EXERCISE REQUIREMENTS
The answer is to be one number: the count of lines in this listing that have the string "propios".

-=-=-

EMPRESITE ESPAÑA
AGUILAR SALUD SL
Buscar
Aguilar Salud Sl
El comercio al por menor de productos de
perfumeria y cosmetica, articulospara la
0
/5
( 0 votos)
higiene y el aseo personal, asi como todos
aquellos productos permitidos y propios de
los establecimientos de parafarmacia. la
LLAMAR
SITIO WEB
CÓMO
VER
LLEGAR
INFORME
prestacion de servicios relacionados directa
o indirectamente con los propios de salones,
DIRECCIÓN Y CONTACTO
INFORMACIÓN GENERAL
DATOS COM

-=-=-

PROBLEM SOLUTION
2